<<<<

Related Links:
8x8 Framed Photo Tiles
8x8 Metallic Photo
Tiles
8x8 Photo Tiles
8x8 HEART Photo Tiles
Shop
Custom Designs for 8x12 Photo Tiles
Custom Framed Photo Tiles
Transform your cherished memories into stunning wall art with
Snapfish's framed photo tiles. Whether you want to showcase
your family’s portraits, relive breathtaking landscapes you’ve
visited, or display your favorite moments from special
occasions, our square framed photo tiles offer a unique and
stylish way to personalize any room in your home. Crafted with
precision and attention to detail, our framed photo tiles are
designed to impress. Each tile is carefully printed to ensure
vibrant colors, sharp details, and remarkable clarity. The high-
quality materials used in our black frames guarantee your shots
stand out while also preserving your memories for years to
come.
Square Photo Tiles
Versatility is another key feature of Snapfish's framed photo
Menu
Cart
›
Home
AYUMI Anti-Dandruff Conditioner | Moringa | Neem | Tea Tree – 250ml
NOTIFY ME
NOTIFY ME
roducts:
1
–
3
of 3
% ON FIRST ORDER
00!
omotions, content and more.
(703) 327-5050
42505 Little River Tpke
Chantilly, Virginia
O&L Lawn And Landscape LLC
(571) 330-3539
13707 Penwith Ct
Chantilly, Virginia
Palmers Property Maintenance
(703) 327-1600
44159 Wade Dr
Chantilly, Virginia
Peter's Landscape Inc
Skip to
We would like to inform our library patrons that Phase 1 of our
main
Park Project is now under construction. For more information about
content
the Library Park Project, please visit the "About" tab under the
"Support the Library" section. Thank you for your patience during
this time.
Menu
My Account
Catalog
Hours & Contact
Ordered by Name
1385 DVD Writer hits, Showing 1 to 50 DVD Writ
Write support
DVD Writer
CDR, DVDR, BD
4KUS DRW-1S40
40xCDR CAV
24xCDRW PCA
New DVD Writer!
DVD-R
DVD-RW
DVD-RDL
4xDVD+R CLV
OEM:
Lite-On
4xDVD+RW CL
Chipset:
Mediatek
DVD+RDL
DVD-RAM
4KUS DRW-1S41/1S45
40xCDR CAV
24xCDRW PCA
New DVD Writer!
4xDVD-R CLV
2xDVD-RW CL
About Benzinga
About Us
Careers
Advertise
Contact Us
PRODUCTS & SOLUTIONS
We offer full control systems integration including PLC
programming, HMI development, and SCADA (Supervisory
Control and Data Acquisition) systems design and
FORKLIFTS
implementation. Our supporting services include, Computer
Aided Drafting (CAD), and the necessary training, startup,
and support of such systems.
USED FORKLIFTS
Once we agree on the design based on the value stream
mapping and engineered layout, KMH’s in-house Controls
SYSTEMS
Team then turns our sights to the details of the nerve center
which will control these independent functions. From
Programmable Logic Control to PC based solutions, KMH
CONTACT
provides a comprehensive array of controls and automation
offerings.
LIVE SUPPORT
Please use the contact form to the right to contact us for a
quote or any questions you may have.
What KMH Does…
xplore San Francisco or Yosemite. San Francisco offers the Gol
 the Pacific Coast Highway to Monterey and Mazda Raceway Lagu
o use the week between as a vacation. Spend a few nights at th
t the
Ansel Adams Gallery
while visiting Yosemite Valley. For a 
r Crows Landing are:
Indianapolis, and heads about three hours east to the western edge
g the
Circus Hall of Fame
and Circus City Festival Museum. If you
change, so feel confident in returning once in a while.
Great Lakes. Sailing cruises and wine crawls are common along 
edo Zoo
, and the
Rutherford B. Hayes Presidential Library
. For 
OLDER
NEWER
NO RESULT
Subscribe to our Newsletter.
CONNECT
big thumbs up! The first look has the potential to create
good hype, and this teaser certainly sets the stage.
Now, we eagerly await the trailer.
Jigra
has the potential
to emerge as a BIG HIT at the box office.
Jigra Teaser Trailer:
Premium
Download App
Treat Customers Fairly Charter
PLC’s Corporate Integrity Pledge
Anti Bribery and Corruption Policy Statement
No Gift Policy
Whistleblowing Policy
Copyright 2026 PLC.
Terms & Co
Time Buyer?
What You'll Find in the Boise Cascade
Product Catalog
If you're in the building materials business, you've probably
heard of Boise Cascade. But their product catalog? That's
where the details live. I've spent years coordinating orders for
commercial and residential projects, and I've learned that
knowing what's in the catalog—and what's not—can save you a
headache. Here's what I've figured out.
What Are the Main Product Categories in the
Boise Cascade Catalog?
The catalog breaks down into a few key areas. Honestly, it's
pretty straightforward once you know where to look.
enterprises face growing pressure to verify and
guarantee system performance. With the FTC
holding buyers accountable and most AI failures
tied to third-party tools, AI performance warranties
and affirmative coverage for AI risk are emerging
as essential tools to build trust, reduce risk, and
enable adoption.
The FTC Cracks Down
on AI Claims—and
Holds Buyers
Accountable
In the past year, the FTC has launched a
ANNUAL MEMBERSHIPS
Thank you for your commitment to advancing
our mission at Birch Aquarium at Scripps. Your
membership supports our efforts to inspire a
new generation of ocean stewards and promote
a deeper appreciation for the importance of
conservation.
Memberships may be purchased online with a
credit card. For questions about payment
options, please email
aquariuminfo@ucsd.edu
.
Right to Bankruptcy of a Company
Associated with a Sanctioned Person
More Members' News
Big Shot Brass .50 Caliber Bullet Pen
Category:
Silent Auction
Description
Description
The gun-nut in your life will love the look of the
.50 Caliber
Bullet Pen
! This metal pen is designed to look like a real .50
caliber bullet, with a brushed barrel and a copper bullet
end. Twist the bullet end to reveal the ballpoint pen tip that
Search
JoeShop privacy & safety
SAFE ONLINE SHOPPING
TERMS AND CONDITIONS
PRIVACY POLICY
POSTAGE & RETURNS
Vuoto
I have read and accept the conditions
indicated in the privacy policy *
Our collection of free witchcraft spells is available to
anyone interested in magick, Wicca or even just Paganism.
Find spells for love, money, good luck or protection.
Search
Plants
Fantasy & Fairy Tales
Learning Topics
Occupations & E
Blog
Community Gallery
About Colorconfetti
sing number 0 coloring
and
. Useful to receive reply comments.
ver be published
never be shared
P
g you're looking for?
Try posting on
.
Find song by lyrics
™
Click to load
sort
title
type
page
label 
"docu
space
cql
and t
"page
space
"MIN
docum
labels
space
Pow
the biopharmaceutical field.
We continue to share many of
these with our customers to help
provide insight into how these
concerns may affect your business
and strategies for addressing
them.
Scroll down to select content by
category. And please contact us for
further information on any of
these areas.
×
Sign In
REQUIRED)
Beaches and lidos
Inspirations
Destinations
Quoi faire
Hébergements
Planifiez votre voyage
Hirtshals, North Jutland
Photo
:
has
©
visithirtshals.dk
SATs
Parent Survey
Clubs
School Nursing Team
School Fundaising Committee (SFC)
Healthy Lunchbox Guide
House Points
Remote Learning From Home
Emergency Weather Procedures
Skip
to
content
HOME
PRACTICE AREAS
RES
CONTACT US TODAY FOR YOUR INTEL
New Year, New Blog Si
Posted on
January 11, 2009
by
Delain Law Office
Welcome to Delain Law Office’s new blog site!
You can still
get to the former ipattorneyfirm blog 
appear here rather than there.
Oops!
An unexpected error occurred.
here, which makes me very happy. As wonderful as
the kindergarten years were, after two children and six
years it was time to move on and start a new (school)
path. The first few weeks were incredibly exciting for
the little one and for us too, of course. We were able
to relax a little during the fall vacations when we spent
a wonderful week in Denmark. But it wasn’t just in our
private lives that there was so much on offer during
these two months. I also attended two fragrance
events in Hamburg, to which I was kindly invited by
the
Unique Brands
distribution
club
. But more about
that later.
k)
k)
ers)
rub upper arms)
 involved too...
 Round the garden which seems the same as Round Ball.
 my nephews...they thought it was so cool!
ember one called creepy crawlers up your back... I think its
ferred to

>>>>

▶ **WHAT IS BEING ASKED**
Among the entries above, find every line holding "memories" and copy it.

▶ **EXERCISE RESPONSE**
Transform your cherished memories into stunning wall art with
stand out while also preserving your memories for years to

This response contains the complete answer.